(Provided records Opens)
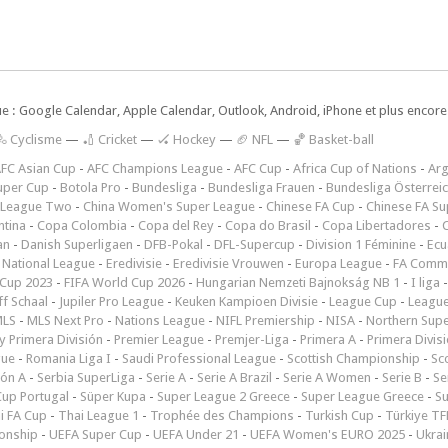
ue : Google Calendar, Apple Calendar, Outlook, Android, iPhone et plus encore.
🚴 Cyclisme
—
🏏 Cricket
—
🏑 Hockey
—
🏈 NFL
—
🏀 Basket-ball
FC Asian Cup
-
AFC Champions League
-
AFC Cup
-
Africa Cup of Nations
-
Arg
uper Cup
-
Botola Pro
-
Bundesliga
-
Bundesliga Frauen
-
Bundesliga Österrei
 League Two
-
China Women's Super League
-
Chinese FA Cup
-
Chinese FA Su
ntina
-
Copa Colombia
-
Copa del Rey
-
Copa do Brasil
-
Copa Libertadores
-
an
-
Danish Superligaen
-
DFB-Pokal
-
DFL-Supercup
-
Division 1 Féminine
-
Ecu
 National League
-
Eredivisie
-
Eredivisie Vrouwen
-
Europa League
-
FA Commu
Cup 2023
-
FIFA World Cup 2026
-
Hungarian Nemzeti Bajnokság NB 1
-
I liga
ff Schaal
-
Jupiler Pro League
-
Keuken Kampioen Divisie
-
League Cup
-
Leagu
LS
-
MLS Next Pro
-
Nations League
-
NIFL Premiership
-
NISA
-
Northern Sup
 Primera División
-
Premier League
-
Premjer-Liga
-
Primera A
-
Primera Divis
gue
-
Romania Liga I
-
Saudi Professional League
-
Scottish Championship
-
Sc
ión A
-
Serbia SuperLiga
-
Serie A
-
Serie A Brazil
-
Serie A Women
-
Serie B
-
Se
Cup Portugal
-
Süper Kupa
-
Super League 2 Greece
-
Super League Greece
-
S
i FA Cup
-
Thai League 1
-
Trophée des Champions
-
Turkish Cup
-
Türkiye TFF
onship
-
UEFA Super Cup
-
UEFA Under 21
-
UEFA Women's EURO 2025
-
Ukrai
(Provided records Closes)
● **How to complete this task**:
Pictures stay out; copy every entry above exactly.

● **Output for this task**:
ue : Google Calendar, Apple Calendar, Outlook, Android, iPhone et plus encore.
🚴 Cyclisme
—
🏏 Cricket
—
🏑 Hockey
—
🏈 NFL
—
🏀 Basket-ball
FC Asian Cup
-
AFC Champions League
-
AFC Cup
-
Africa Cup of Nations
-
Arg
uper Cup
-
Botola Pro
-
Bundesliga
-
Bundesliga Frauen
-
Bundesliga Österrei
 League Two
-
China Women's Super League
-
Chinese FA Cup
-
Chinese FA Su
ntina
-
Copa Colombia
-
Copa del Rey
-
Copa do Brasil
-
Copa Libertadores
-
an
-
Danish Superligaen
-
DFB-Pokal
-
DFL-Supercup
-
Division 1 Féminine
-
Ecu
 National League
-
Eredivisie
-
Eredivisie Vrouwen
-
Europa League
-
FA Commu
Cup 2023
-
FIFA World Cup 2026
-
Hungarian Nemzeti Bajnokság NB 1
-
I liga
ff Schaal
-
Jupiler Pro League
-
Keuken Kampioen Divisie
-
League Cup
-
Leagu
LS
-
MLS Next Pro
-
Nations League
-
NIFL Premiership
-
NISA
-
Northern Sup
 Primera División
-
Premier League
-
Premjer-Liga
-
Primera A
-
Primera Divis
gue
-
Romania Liga I
-
Saudi Professional League
-
Scottish Championship
-
Sc
ión A
-
Serbia SuperLiga
-
Serie A
-
Serie A Brazil
-
Serie A Women
-
Serie B
-
Se
Cup Portugal
-
Süper Kupa
-
Super League 2 Greece
-
Super League Greece
-
S
i FA Cup
-
Thai League 1
-
Trophée des Champions
-
Turkish Cup
-
Türkiye TFF
onship
-
UEFA Super Cup
-
UEFA Under 21
-
UEFA Women's EURO 2025
-
Ukrai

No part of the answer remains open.